Odd, odd problem with identical boards not being identical.

From: Chris Meadors (clubneon@hereintown.net)
Date: Wed Aug 09 2000 - 13:17:43 EST


Over the last 2 weeks I have been working my way through problems I've
been having with this new server I'm assembling. Much thanks to both l-k
and l-s for even getting me to thise point.

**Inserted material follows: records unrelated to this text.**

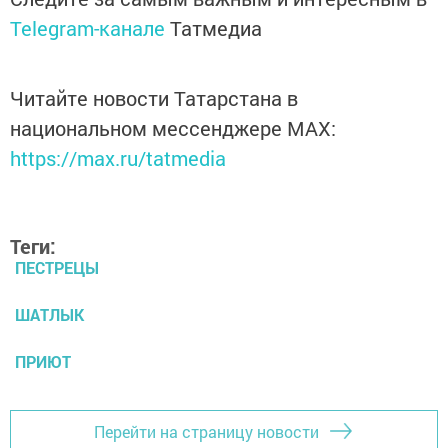
Telegram-канале
Татмедиа
Читайте новости Татарстана в
национальном мессенджере MАХ:
https://max.ru/tatmedia
Теги:
ПЕСТРЕЦЫ
ШАТЛЫК
ПРИЮТ
Перейти на страницу новости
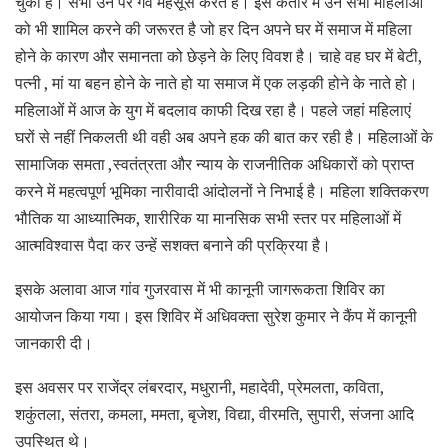
चुकी हैं। सभी उन पर गर्व महसूस करते हैं। इस कतार में उन सभी महिलाओं
को भी शामिल करने की जरूरत है जो हर दिन अपने घर में समाज में महिला
होने के कारण और समानता को छेड़ने के लिए विवश है। चाहे वह घर में बेटी,
पत्नी , मां या बहन होने के नाते हो या समाज में एक लड़की होने के नाते हो।
महिलाओं में आज के युग में बदलाव काफी दिख रहा है। पहले जहां महिलाएं
घरों से नहीं निकलती थी वही अब अपने हक की बात कर रही है। महिलाओं के
सामाजिक समता ,स्वतंत्रता और न्याय के राजनीतिक अधिकारों को प्राप्त
करने में महत्वपूर्ण भूमिका नारीवादी आंदोलनों ने निभाई है। महिला शक्तिकरण
भौतिक या आध्यात्मिक, शारीरिक या मानसिक सभी स्तर पर महिलाओं में
आत्मविश्वास पैदा कर उन्हें सशक्त बनाने की प्रक्रिया है।
इसके अलावा आज गांव गुजरवास में भी कानूनी जागरूकता शिविर का
आयोजन किया गया। इस शिविर में अधिवक्ता सुरेश कुमार ने कैंप में कानूनी
जानकारी दी।
इस अवसर पर राजेंद्र लंबरदार, मधुरानी, महादेवी, प्रेमलता, कविता,
शकुंतला, संतरा, कमला, ममता, बृजेश, विद्या, वीरमति, सुपारी, संजना आदि
उपस्थित थे।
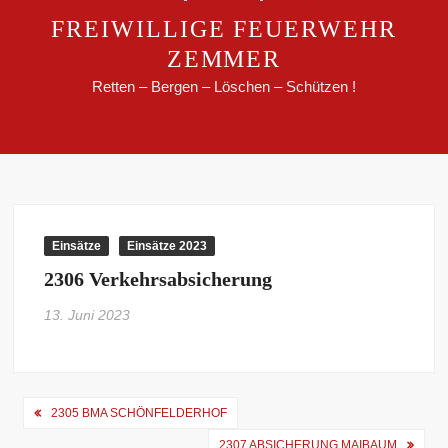
FREIWILLIGE FEUERWEHR
ZEMMER
Retten – Bergen – Löschen – Schützen !
Einsätze
Einsätze 2023
2306 Verkehrsabsicherung
13. Juni 2023
Beitragsnavigation
2305 BMA SCHÖNFELDERHOF
2307 ABSICHERUNG MAIBAUM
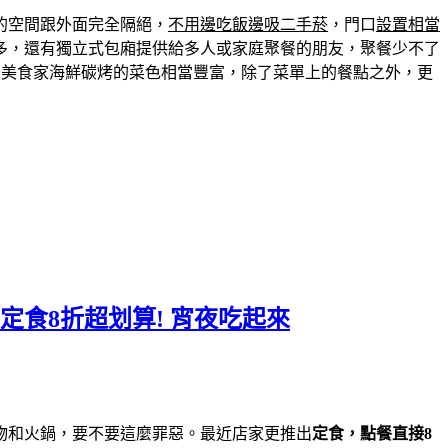
的空間跟外面完全隔絕，
不用邊吃飯邊吸二手菸
，門口
設置相當
多，還有獨立式包廂提供給多人或家庭聚餐的朋友，聚餐少不了
，美食家海鮮碳烤的菜色相當豐富，除了菜單上的餐點之外，更
食8折超划算! 宵夜吃起來
物和火鍋，要不要這麼罪惡。最近店家更推出
定食，點餐直接8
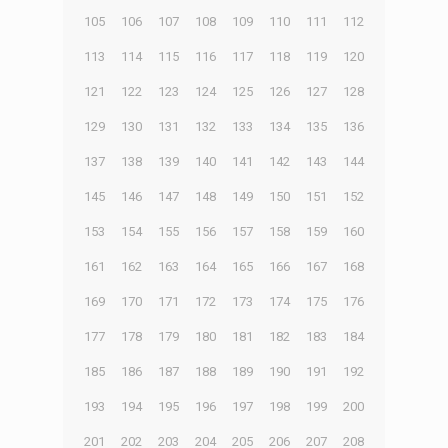
105
106
107
108
109
110
111
112
113
114
115
116
117
118
119
120
121
122
123
124
125
126
127
128
129
130
131
132
133
134
135
136
137
138
139
140
141
142
143
144
145
146
147
148
149
150
151
152
153
154
155
156
157
158
159
160
161
162
163
164
165
166
167
168
169
170
171
172
173
174
175
176
177
178
179
180
181
182
183
184
185
186
187
188
189
190
191
192
193
194
195
196
197
198
199
200
201
202
203
204
205
206
207
208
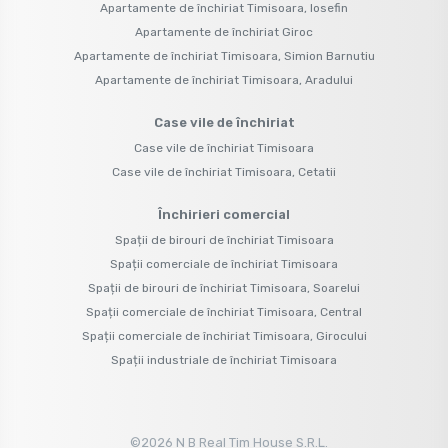
Apartamente de închiriat Timisoara, Iosefin
Apartamente de închiriat Giroc
Apartamente de închiriat Timisoara, Simion Barnutiu
Apartamente de închiriat Timisoara, Aradului
Case vile de închiriat
Case vile de închiriat Timisoara
Case vile de închiriat Timisoara, Cetatii
Închirieri comercial
Spații de birouri de închiriat Timisoara
Spații comerciale de închiriat Timisoara
Spații de birouri de închiriat Timisoara, Soarelui
Spații comerciale de închiriat Timisoara, Central
Spații comerciale de închiriat Timisoara, Girocului
Spații industriale de închiriat Timisoara
©
2026
N B Real Tim House S.R.L.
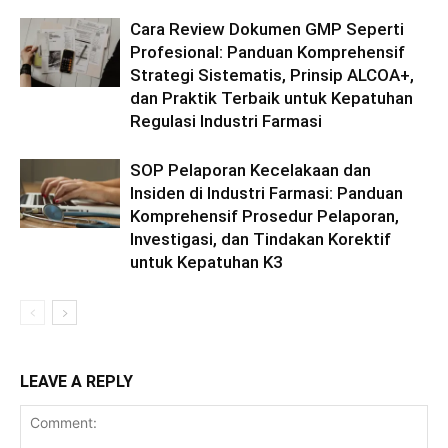
Cara Review Dokumen GMP Seperti
Profesional: Panduan Komprehensif
Strategi Sistematis, Prinsip ALCOA+,
dan Praktik Terbaik untuk Kepatuhan
Regulasi Industri Farmasi
SOP Pelaporan Kecelakaan dan
Insiden di Industri Farmasi: Panduan
Komprehensif Prosedur Pelaporan,
Investigasi, dan Tindakan Korektif
untuk Kepatuhan K3
LEAVE A REPLY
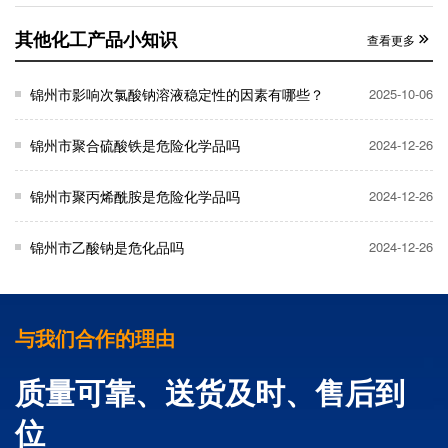
其他化工产品小知识
查看更多
锦州市影响次氯酸钠溶液稳定性的因素有哪些？
2025-10-06
锦州市聚合硫酸铁是危险化学品吗
2024-12-26
锦州市聚丙烯酰胺是危险化学品吗
2024-12-26
锦州市乙酸钠是危化品吗
2024-12-26
与我们合作的理由
质量可靠、送货及时、售后到
位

Short, short rundown of the events up to this point:

I have 2 motherboards (both the same). They are connected to 2 channels
of a 3 channel externel RAID controller. The 3rd channel is connected to
the disk array.

I was having trouble with 1 of the boards oopsing all the time (the other
board did seem to be more stable, but I didn't do much testing on it
because I don't have a clustering file system installed yet so it was just
mounting everything readonly (I do have unique root and /var filesystems
for each motherboard)).

I replaced the current driver for my the SCSI controller (SYM53C896) on
these boards with the most recent version from Gerard's ftp site. This
driver works much better. It no longer oops the machine no matter what I
try to shovel over to the drives. (Gerard count this as a "works for
me" for this driver).

But...

At the point where the older driver would oops this one starts spewing
errors. This happens with the cache on the RAID controller fills up (that
is why when I added more RAM to the controller it was harder to recreate
the problem).

Basicly the errors look like:

sym53c896-0:4: message d sent on bad reselection.
sym53c896-0-<4,0>: extraneous data discarded.
sym53c896-0-<4,0>: COMMAND FAILED (89 0) @f75c1800.
sym53c896-0-<4,0>: ordered tag forced.
scsi : aborting command due to timeout : pid 0, scsi0, channel 0, id 4,
lun 0 Write (10) 00 00 08 17 78 00 00 10 00
sym53c8xx_abort: pid=0 serial_number=87234 serial_number_at_timeout=87234

They just keep coming until the process accessing the disk hangs in a 'D'
state.

Okay, so I'd say there is something wrong with my RAID controller. Well I
totally corrupted the root filesystem of the motherboard where I was doing
all my testing, so I moved over to the second one. Set it so it would
have r/w access to the disks. And continued testing. On this board I
could not recreate one problem at all. It is rock solid.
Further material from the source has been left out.